Serbski premier, Zoran Dzindzić, po raz kolejny powtórzył, że prezydent Vojislav Kosztunica wiedział o tym, że Miloszević zostanie odesłany do Hagi. Prezydent natomiast stanowczo utrzymuje, że o dokonaniu ekstradycji dowiedział się z mediów.

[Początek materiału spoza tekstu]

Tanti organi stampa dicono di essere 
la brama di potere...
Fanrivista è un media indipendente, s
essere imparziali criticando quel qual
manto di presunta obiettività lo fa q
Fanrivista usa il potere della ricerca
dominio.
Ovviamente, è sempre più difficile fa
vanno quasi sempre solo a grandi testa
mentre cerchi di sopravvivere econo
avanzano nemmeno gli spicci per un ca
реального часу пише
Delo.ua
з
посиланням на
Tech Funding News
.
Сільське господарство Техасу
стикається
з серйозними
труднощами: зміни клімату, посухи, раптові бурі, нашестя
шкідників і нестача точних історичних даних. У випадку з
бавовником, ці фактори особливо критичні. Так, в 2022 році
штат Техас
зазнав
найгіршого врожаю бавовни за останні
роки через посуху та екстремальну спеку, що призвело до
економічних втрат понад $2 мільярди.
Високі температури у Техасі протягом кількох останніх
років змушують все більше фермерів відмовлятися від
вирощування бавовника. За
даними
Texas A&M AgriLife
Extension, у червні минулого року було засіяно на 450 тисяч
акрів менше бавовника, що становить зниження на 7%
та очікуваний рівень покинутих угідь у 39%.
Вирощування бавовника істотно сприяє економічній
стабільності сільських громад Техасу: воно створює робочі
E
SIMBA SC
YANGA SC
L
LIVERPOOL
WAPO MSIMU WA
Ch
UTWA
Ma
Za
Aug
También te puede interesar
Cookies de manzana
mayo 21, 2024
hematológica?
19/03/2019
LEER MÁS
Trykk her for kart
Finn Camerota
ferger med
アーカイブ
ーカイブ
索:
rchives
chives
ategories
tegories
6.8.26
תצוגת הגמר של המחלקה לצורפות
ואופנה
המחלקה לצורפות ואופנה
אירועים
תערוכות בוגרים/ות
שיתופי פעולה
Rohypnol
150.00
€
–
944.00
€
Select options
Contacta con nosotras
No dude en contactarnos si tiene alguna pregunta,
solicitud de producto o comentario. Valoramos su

W wywiadzie dla jednej z ukazujących się dziś belgradzkich gazet, premier Dzindzić podkreśla, że sam Kosztunica, jak i przedstawiciele jego partii wiedzieli o decyzjach dotyczących Miloszevicia. "Jego przewiezienie do Hagi nie mogło zaskoczyć nikogo w gronie Demokratycznej Opozycji Serbii - koalicji 18 ugrupowań, rządzących krajem." - powiedział Dzindzić. Po ekstradycji Miloszewicia na ulice Belgradu wyszło kilka tysięcy jego zwolenników, protestując przeciwko haniebnej decyzji, dokonanej - jak twierdzili - przez zdrajców, działających na rzecz NATO.